Stored entries
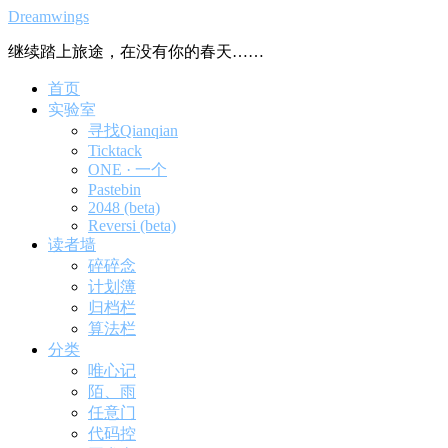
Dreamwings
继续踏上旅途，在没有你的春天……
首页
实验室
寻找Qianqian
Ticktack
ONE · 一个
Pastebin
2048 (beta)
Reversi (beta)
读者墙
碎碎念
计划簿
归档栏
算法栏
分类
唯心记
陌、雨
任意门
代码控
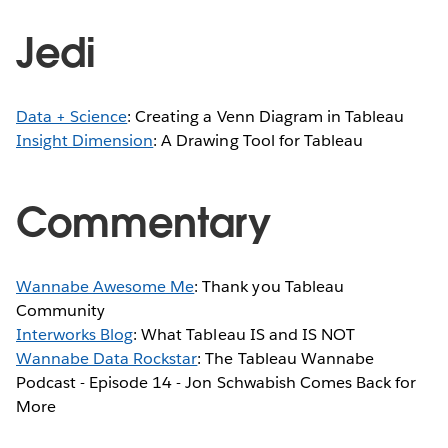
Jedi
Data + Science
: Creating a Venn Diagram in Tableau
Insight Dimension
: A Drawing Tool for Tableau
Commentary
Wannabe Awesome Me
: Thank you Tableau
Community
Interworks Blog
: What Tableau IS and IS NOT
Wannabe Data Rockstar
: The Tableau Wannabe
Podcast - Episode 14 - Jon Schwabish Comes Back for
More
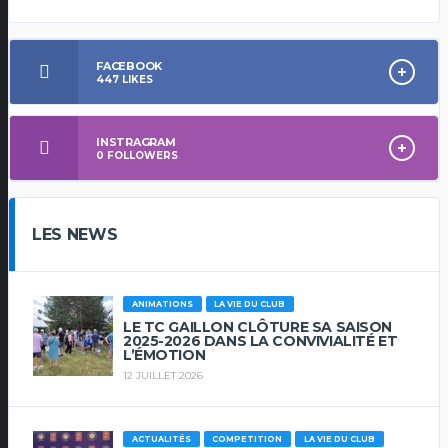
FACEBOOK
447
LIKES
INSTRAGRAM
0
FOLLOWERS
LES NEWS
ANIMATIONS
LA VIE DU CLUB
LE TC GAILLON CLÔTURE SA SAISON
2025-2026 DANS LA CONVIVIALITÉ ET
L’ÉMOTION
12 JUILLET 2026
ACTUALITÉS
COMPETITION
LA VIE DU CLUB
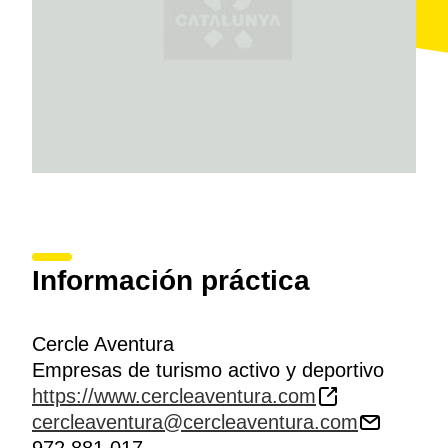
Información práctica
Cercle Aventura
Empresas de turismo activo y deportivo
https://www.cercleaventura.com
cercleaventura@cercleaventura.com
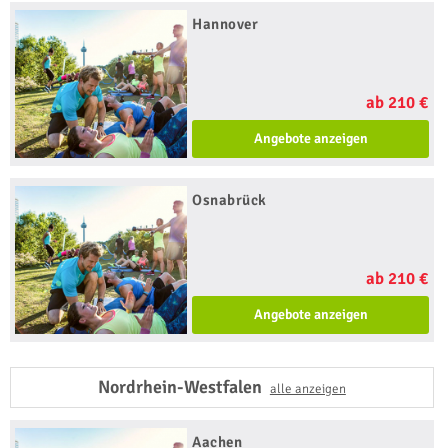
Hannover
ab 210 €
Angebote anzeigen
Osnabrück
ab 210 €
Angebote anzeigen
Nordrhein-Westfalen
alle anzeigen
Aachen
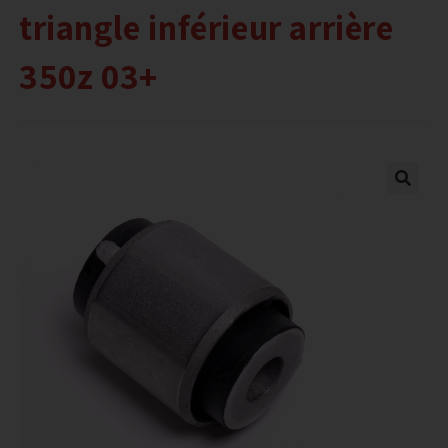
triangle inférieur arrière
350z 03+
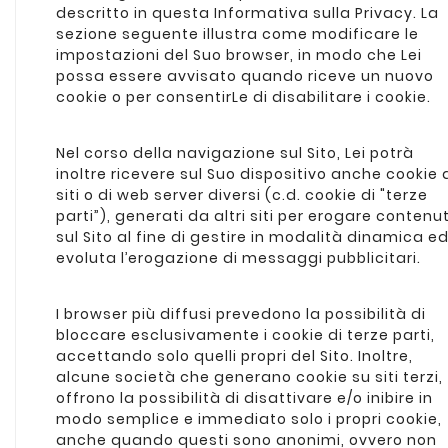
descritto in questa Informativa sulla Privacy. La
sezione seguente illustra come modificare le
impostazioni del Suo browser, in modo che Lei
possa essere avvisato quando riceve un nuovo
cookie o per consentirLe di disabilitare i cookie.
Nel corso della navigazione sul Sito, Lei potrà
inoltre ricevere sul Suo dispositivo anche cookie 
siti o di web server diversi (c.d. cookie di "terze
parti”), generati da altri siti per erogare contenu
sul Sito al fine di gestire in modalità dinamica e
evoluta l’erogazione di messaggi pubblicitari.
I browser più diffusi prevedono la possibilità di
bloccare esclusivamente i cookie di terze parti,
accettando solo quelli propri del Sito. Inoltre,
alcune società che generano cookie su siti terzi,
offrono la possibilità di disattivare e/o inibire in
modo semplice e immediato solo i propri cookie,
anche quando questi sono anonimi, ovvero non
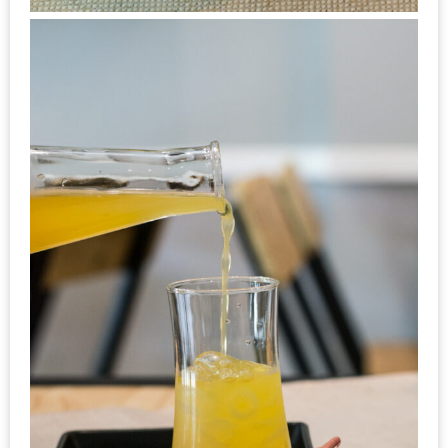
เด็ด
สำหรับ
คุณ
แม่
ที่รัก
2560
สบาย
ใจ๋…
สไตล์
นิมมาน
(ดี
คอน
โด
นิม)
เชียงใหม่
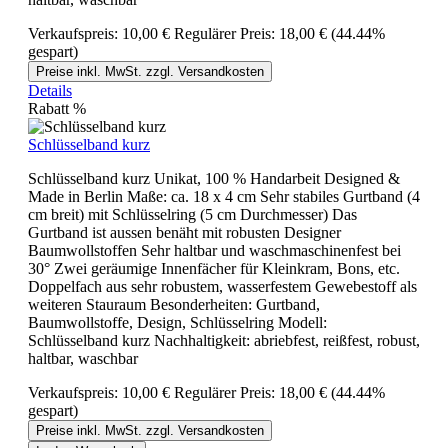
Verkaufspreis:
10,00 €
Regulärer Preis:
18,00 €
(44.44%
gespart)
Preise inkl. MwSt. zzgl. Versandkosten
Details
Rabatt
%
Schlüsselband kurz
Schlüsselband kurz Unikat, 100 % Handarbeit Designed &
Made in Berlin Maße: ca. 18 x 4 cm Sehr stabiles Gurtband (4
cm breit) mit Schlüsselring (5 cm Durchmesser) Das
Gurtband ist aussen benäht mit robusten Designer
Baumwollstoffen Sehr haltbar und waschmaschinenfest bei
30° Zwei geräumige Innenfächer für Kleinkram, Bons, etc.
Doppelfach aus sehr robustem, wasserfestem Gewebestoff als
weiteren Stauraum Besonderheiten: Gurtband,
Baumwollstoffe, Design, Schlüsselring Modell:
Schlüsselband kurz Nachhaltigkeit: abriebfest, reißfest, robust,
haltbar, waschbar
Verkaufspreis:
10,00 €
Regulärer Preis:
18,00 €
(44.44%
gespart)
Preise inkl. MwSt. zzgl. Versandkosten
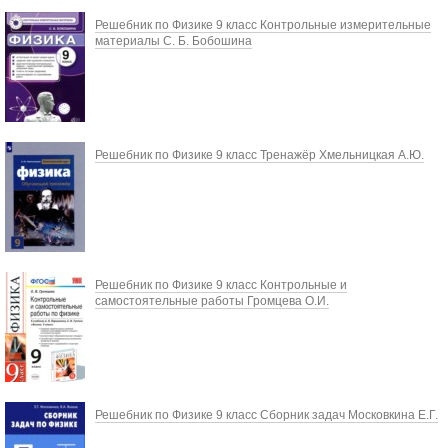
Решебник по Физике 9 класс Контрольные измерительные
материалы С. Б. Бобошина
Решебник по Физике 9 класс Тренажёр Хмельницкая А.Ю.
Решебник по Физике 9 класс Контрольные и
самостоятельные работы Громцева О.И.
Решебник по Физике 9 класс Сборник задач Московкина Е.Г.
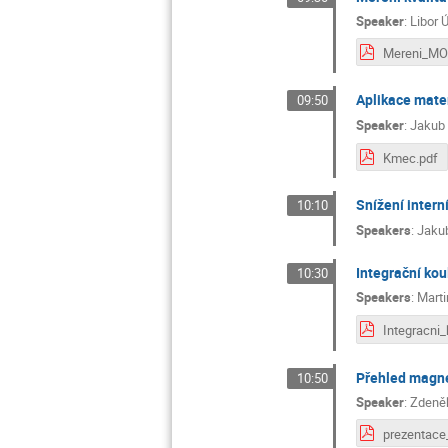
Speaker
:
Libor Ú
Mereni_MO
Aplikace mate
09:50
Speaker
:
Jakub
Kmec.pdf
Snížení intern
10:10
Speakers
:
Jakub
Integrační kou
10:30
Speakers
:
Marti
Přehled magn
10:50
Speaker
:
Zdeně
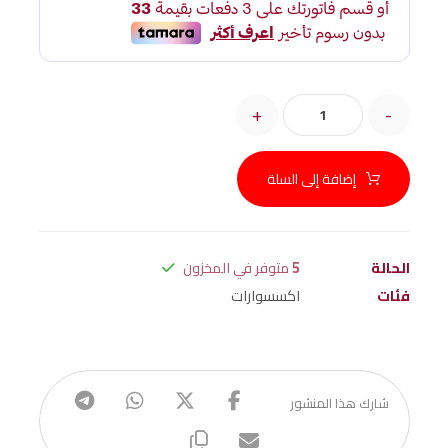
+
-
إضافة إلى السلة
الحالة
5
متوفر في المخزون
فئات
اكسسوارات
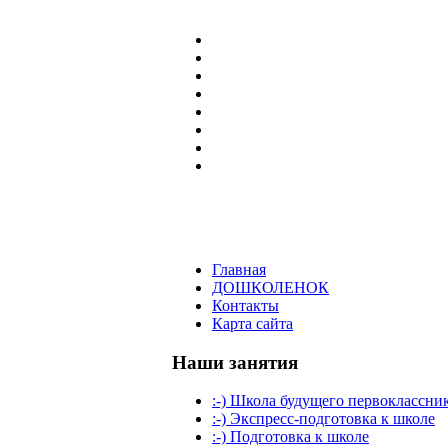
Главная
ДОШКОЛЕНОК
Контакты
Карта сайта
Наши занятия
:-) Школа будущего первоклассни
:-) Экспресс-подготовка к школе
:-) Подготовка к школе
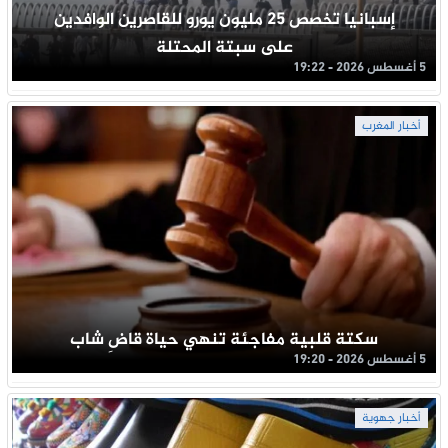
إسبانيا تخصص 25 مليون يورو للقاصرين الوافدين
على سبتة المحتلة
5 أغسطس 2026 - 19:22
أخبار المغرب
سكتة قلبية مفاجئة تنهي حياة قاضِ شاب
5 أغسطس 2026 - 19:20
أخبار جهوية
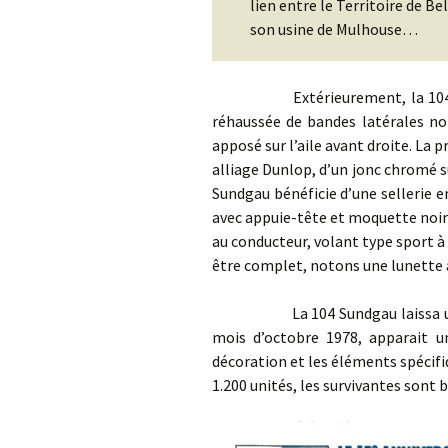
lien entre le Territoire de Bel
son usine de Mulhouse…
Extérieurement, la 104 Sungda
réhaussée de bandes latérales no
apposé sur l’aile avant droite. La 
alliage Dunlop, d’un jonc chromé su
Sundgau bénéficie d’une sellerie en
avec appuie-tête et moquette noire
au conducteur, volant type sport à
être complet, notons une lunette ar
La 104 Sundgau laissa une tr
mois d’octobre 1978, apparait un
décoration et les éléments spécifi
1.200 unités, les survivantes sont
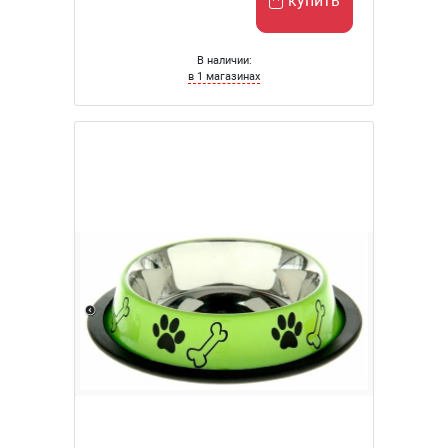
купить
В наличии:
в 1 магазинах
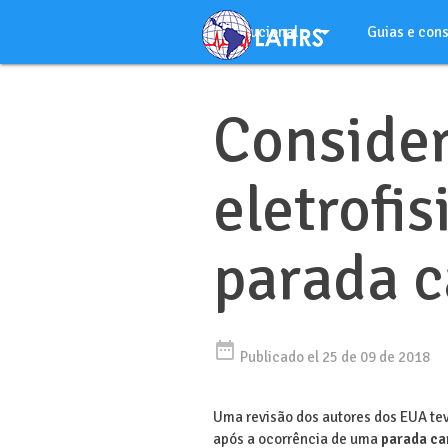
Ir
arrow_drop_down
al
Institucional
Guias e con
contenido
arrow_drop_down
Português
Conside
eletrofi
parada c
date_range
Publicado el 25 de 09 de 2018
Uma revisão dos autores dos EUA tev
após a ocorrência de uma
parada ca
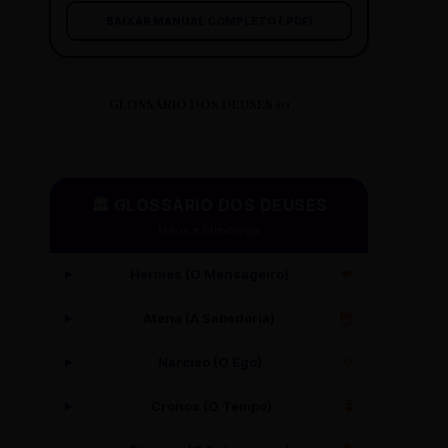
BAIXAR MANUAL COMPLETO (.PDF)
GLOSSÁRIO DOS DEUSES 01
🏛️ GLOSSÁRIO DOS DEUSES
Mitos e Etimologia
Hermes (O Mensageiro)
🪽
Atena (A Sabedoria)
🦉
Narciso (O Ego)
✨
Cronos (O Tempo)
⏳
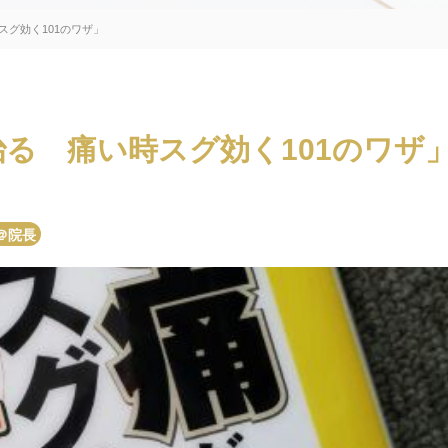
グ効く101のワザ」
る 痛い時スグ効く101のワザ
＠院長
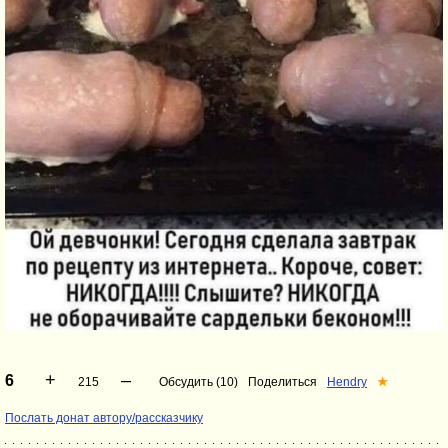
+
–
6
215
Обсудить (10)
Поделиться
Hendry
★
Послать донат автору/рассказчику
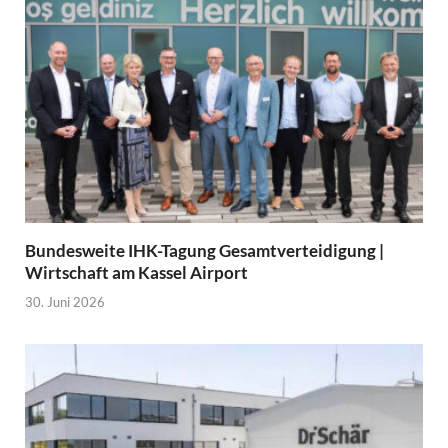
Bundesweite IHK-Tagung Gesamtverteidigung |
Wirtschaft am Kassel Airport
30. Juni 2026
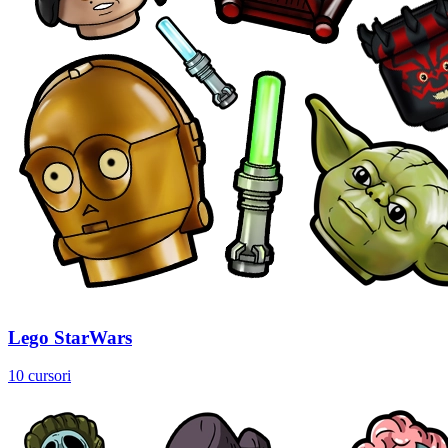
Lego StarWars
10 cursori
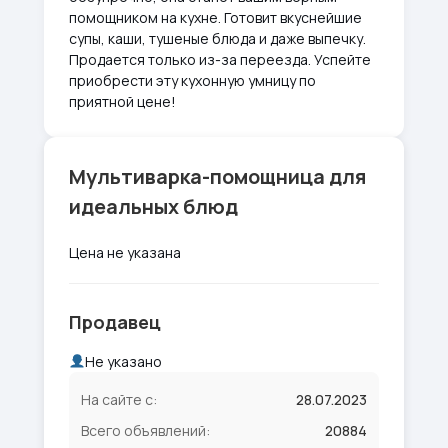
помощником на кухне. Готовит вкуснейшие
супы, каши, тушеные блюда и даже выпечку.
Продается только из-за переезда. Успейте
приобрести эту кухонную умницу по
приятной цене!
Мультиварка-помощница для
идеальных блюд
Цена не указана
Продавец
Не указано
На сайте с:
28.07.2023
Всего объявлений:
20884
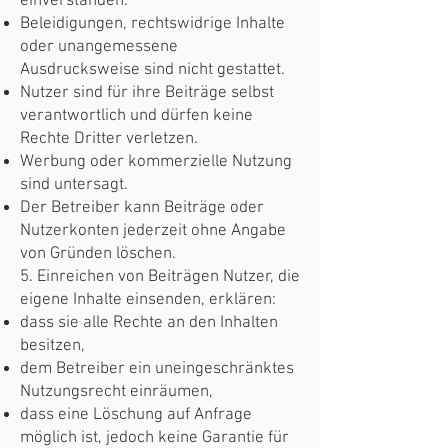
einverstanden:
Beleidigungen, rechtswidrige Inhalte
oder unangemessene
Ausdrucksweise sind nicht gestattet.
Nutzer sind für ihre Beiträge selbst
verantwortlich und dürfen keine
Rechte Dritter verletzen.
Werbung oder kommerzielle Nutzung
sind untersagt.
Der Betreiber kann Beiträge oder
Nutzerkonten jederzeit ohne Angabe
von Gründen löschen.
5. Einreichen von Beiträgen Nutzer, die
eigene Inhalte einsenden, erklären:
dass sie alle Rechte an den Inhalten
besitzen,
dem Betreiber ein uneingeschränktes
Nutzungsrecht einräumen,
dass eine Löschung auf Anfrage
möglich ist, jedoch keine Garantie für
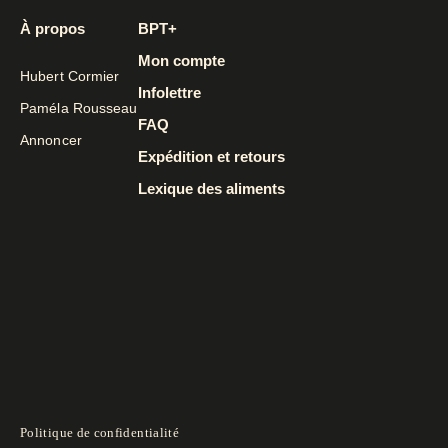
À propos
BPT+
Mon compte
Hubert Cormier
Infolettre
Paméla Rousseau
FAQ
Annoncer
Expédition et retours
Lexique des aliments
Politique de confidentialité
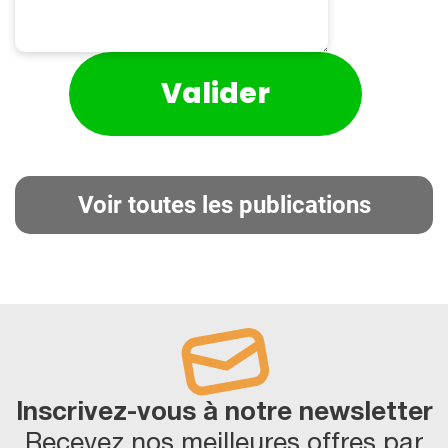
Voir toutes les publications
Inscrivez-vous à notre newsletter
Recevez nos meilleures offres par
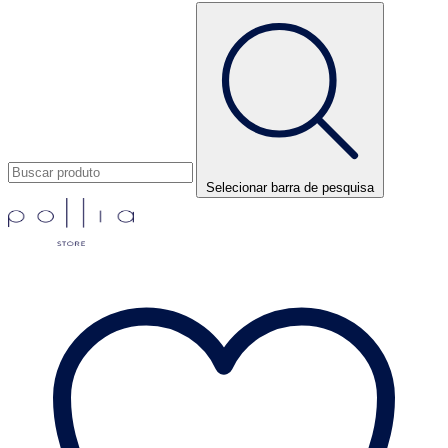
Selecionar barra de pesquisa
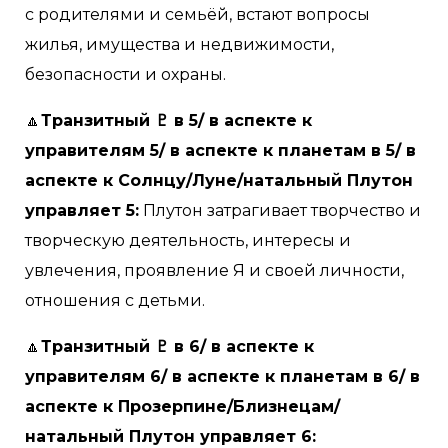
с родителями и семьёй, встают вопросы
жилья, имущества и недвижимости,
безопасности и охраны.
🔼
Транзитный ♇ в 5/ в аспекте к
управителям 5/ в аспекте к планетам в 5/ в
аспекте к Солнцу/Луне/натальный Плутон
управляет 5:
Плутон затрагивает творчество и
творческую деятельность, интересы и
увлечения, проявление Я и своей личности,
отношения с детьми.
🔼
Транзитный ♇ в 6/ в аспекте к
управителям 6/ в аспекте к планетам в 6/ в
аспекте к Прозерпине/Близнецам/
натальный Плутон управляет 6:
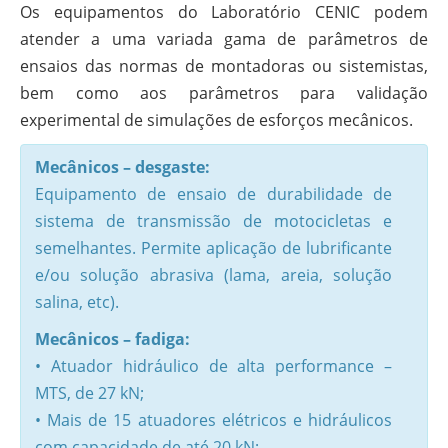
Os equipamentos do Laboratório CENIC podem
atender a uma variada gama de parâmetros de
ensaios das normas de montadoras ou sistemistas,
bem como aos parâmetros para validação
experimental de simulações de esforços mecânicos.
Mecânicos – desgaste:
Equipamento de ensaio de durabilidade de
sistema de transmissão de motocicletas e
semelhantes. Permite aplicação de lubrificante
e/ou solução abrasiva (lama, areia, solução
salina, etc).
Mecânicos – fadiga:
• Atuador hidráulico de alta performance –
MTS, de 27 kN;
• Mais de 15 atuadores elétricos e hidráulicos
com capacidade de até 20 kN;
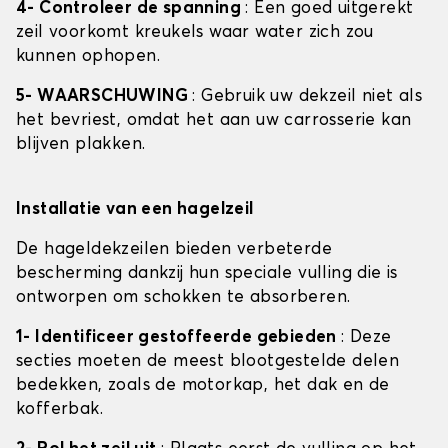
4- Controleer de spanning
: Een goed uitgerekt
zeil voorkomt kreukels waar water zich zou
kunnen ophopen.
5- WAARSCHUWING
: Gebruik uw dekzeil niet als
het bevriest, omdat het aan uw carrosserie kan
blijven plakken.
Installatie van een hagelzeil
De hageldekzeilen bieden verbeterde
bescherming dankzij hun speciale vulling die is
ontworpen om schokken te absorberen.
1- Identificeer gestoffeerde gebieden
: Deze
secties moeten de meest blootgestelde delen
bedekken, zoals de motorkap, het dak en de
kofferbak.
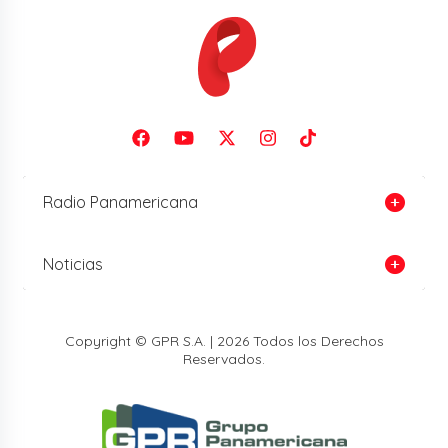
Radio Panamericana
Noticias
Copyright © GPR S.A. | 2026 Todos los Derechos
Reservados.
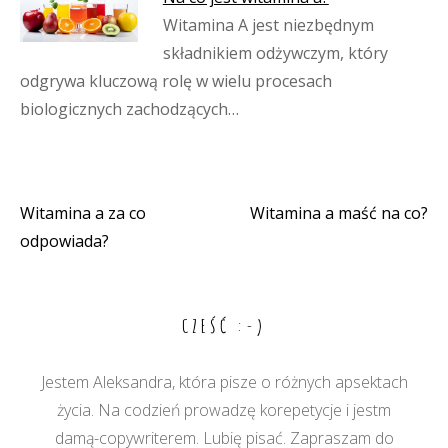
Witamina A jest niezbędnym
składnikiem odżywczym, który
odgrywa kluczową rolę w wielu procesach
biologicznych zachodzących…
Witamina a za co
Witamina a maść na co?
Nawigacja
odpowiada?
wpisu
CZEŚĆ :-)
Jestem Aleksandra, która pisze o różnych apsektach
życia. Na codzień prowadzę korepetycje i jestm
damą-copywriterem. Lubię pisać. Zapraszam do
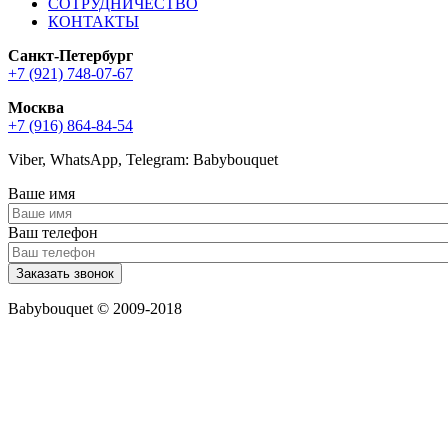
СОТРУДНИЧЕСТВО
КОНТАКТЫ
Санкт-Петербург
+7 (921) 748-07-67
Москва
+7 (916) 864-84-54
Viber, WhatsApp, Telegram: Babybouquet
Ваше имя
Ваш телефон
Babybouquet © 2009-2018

§ **Task brief**
Using the data above, reproduce exactly the lines from the line that contains "с родителями и семьёй, встают вопросы" through the line that contains "увлечения, проявление Я", including both.

§ **Task answer**
с родителями и семьёй, встают вопросы
жилья, имущества и недвижимости,
безопасности и охраны.
🔼
Транзитный ♇ в 5/ в аспекте к
управителям 5/ в аспекте к планетам в 5/ в
аспекте к Солнцу/Луне/натальный Плутон
управляет 5:
Плутон затрагивает творчество и
творческую деятельность, интересы и
увлечения, проявление Я и своей личности,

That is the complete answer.